Case Presentation: A 48 year-old man presented with one day of headache and pain in his low back, buttocks, calves, thighs and arms after days of strenuous yardwork, including digging in soil to move pipes. He took infrequent breaks, felt overheated, and had inadequate fluid intake. He had bilateral subconjunctival hemorrhage, tachycardia, tachypnea with accessory muscle use, and tenderness to palpation of large muscle groups. Creatinine was 3.9 mg/dL, white blood cells were 14.5 K/µL, platelets were 111 K/µL, total bilirubin was 8.4 mg/dL, and creatine kinase (CK) was 8500 U/L. He was admitted for rhabdomyolysis and acute kidney injury. Within one day, he had worsening cough and new hypoxia. Chest x-ray demonstrated progression of bilateral pulmonary infiltrates. Labs revealed a rising creatinine, worsening hyperbilirubinemia, troponin of 1.1 ng/mL, platelets of 46 K/µL, and CK of 6895 U/L. The patient developed multiorgan failure and was transferred to the intensive care unit requiring vasopressors and continuous renal replacement therapy. Subsequently, his organ dysfunction improved. Infectious work-up was notable for a positive Leptospira IgM. He was diagnosed with Leptospirosis and the associated Weil syndrome. He was discharged to complete a 10-day course of doxycycline.
Discussion: Leptospirosis is an infection caused by the spirochete Leptospira and is transmitted via direct exposure to urine of infected animals or contaminated soil or water, as was suspected in this case. More common in tropical climates, only 100-200 cases are documented in the United States annually. Leptospira invade nonintact skin and mucous membranes. Once inoculated, the bacteria travel into the lymphatics and can cross into the bloodstream, spreading systemically.

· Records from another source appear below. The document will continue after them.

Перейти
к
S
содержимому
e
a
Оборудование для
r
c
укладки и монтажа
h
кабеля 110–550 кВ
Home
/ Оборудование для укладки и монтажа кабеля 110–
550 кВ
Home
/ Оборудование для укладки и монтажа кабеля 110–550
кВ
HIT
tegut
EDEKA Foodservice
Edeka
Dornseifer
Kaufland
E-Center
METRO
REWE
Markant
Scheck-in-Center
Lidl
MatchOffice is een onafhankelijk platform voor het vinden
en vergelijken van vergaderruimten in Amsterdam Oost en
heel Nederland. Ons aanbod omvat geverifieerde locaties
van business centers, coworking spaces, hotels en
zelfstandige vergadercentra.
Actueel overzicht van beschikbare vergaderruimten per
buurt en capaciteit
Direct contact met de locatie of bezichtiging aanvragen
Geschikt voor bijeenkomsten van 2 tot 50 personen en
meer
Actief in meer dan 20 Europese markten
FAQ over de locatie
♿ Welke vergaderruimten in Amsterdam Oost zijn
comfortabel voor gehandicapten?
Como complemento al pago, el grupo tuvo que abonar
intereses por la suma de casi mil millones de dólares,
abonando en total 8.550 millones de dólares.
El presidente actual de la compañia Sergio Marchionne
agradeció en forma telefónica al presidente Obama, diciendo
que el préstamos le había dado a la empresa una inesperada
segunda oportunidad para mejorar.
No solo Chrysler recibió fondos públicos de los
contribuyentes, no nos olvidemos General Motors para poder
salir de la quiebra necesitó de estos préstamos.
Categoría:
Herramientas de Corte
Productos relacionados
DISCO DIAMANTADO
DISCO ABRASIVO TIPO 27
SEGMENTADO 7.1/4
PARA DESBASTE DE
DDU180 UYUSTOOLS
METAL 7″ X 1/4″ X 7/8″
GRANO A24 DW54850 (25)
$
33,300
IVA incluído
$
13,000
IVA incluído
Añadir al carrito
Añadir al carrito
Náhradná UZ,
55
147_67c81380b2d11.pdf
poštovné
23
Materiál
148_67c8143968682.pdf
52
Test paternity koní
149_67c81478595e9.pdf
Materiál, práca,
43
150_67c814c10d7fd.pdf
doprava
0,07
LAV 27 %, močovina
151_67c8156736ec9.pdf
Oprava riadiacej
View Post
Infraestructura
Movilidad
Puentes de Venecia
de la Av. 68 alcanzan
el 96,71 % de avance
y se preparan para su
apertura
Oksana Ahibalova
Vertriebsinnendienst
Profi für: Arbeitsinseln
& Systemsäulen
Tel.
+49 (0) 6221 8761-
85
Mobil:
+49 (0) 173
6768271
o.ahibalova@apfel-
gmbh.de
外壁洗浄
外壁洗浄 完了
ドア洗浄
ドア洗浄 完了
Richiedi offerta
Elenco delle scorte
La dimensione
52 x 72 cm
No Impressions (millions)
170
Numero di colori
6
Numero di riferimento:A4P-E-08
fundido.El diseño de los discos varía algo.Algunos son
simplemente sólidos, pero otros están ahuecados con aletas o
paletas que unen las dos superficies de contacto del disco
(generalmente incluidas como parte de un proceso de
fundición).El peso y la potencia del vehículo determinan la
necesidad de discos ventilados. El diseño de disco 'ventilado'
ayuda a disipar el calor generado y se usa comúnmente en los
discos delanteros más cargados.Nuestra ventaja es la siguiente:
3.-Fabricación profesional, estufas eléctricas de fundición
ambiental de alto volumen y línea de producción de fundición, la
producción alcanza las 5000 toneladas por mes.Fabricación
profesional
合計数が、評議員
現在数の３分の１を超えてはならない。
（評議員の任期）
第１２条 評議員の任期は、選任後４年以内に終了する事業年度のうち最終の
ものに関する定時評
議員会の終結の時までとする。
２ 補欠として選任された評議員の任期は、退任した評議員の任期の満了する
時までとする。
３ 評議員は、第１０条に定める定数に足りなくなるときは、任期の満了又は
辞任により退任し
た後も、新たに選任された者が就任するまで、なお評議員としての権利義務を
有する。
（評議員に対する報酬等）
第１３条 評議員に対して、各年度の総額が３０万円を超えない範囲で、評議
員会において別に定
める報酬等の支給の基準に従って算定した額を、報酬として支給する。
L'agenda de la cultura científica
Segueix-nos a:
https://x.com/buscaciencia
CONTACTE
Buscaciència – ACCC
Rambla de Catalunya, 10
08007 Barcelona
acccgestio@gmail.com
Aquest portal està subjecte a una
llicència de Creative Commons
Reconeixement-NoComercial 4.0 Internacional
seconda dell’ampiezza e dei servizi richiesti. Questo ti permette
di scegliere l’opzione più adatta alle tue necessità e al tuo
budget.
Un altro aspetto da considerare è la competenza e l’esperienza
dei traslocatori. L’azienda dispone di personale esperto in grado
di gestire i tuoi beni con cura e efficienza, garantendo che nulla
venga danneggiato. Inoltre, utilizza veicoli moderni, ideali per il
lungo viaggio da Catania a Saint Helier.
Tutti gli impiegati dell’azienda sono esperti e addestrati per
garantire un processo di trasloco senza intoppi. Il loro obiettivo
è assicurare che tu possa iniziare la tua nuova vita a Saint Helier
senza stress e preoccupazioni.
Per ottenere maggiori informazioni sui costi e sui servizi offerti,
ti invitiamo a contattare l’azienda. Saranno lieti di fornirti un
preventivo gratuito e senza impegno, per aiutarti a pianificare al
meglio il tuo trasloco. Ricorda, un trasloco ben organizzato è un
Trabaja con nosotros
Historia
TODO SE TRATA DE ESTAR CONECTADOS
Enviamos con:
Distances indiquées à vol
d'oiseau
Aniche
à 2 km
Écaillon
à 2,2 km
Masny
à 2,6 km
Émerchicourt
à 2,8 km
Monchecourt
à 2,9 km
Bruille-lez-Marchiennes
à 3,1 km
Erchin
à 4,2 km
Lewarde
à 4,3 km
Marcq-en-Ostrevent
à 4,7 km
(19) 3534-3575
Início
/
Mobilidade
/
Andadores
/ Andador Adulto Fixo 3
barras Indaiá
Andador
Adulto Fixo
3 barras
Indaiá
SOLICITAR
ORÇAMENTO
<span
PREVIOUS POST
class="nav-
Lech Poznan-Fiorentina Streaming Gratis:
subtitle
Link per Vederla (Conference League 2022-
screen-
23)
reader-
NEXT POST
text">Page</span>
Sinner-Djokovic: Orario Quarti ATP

Two distinct clinical syndromes occur with leptospirosis. An anicteric syndrome is typically self-limited and presents as a flu-like illness. However, the icteric syndrome (Weil syndrome) is severe and often fatal. It is associated with fever, renal failure, liver failure, coagulopathy, and respiratory failure. It can involve muscles, cardiac tissue, and the central nervous system. Severe uveitis and conjunctival hemorrhage are possible. A definitive diagnosis of leptospirosis is only made with a specialized culture or microscopic agglutination test. However, in the setting of a redolent clinical syndrome and negative infectious and immunologic evaluation, a positive Leptospira IgM is strongly suggestive. Patients often require admission to the intensive care unit due to respiratory and multiorgan failure. Mild cases can be treated with oral antibiotics including doxycycline or amoxicillin; severe cases often require intravenous penicillin G or third-generation cephalosporins.
Conclusions: Hospitalists frequently care for patients with multiorgan failure of unclear etiology. When an initial diagnosis fails to explain a constellation of symptoms, a thorough history and an expanded differential can sometimes elucidate alternative diagnoses.